The FPM (Free Patriotic Movement) is led by the former Army General Michelle Aoun. The leader fled for exile in the 1990’s, after confronting the Syrian military presence in Lebanon, which was dubbed the “War of Independence”. The former Generals exile coinciding with the end of the civil war.

After 15 years, the General returned to Lebanon in March 2005. His party, and the followers he had amassed, participated in the Anti-Syrian protests of March 15. Although, as things progressed, both the March 8 and March 14 forces ignored General Michelle Aoun to form an alliance ahead of the Lebanese General Elections.

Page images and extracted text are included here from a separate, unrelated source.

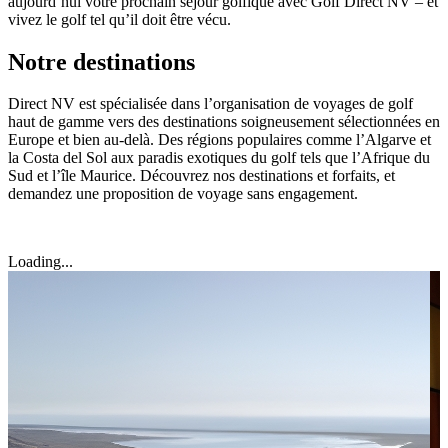
aujourd’hui votre prochain séjour golfique avec Golf Direct NV – et
vivez le golf tel qu’il doit être vécu.
Notre destinations
Direct NV est spécialisée dans l’organisation de voyages de golf
haut de gamme vers des destinations soigneusement sélectionnées en
Europe et bien au-delà. Des régions populaires comme l’Algarve et
la Costa del Sol aux paradis exotiques du golf tels que l’Afrique du
Sud et l’île Maurice. Découvrez nos destinations et forfaits, et
demandez une proposition de voyage sans engagement.
Loading...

Arguably, they both feared the stance the new-comer may adopt and had perceived him as weak and ineffective – especially due to his long absence. March 14 could not risk their alliance with the PSP, Phalanges and Lebanese Forces for an alliance with an unpredictable Aoun. Similarly, the Hezbollah and pro-Syrian camp could not risk an alliance with a Aoun who had periodically waged war with their ally and the friction in relations between them and Syria if Aoun would be allowed into the camp.

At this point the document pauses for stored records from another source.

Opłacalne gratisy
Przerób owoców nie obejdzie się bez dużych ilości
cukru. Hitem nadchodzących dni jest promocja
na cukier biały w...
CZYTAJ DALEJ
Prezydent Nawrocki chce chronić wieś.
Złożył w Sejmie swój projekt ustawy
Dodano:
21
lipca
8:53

Despite his out-shunning, Michelle Aoun’s FPM party won a landslide in the elections, gaining 70% of the Christian vote. Tensions followed between the March 8 and March 14 camps which resulted in the breakup of the alliance. The opposition was a minority in Parliament and so was the FPM – gaining 28 out of the 124 seats in Parliament. A new interest was spawned between the opposition forces of March 8 and the FPM – especially between Hezbollah and General Michelle Aoun.

There are a number of reasons for this. The General opposed negative relations with the Arab neighbour as long as they stayed outside Lebanese lands. This seemed like an appealing stance to the opposition. Likewise, the FPM’s fear of internal isolation, and ‘Christian-only’ sectarian party, proved as an incentive to get into an alliance with a multi-sectarian and organised opposition alliance.

What ensued was a political understanding between Hezbollah and the FPM, effectively incorporating the General’s party into the opposition camp.

Never the less, the FPM is still a distinguished party in the Lebanese opposition. They have appealed to people from all the political and sectarian spectrum with their secular nature and appealing, logical views. Furthermore, their independence from any outside interference, international political affiliation or any intercontinental alliance with outside nations. It is absurd to so much as to think that their decision-making is being controlled or influenced by any country. I like to add that not even their political allies in Lebanon could achieve such a feat.

Michelle Aoun is too strong a leader to be manipulated. Too independent to be lured. An indication to this is the fact that only the FPM can hold debates over the future presidency post concerning any and all candidates.  The FPM may well mirror the national expectation for what future party models should be shaped like.

Although, this has come at a price. They do not receive the billions of dollars that Hezbollah has received in their global community and international alliances. However, I still believe the direction that the FPM is headed towards is the best any party has posed in a long time in Lebanon – and surely this will pay off sooner or later. When Hezbollah one day become a solely political party in Lebanon, I would like to see their and the FPM parties being incorporated into one. That would be the ultimate super-party in Lebanon. One that provides social services charitably, is secular and represents a vast number of the country’s constituents.